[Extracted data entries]

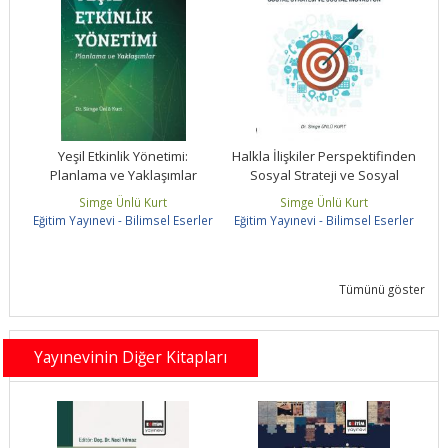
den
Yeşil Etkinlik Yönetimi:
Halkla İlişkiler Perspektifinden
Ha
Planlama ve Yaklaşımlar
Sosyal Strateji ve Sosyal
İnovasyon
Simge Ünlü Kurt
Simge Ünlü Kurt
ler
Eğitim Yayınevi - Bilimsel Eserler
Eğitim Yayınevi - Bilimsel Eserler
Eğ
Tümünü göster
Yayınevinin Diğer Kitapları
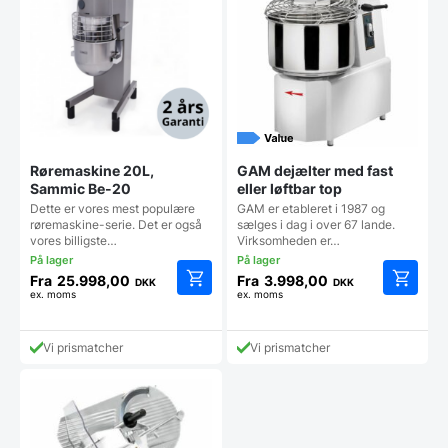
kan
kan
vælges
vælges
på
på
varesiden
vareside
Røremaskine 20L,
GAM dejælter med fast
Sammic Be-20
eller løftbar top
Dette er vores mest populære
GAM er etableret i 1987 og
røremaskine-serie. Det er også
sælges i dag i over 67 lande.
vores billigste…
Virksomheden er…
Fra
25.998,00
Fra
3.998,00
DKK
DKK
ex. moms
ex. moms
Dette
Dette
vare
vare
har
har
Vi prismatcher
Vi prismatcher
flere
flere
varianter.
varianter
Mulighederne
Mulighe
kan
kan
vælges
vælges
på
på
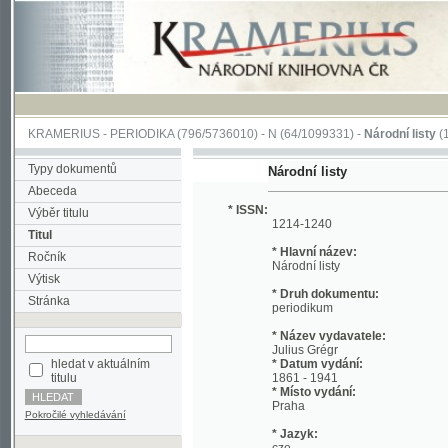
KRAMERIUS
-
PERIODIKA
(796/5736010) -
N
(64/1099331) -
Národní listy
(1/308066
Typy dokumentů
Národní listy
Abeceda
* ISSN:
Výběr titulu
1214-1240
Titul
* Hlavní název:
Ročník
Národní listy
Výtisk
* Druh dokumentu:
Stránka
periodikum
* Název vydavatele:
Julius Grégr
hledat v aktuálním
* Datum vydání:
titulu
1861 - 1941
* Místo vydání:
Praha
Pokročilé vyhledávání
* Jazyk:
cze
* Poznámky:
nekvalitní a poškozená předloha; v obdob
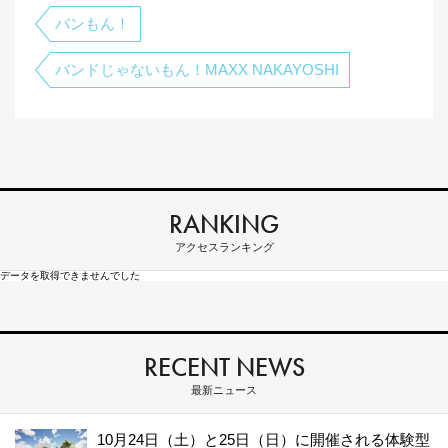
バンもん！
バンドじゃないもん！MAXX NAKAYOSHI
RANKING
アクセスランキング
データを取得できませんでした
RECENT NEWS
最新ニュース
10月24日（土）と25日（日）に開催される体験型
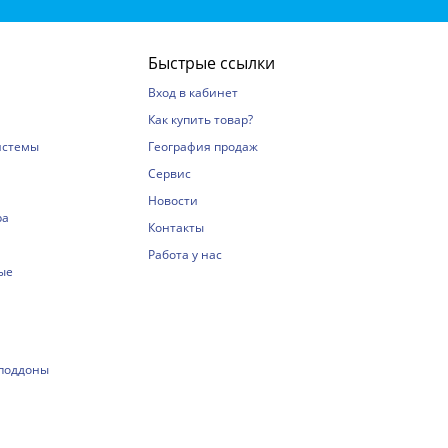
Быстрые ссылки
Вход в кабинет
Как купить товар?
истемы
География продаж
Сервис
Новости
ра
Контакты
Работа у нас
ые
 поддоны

- [Work instruction]: Could you copy every line in the records that holds "vores"?

- [Response area]:
Dette er vores mest populære
vores billigste…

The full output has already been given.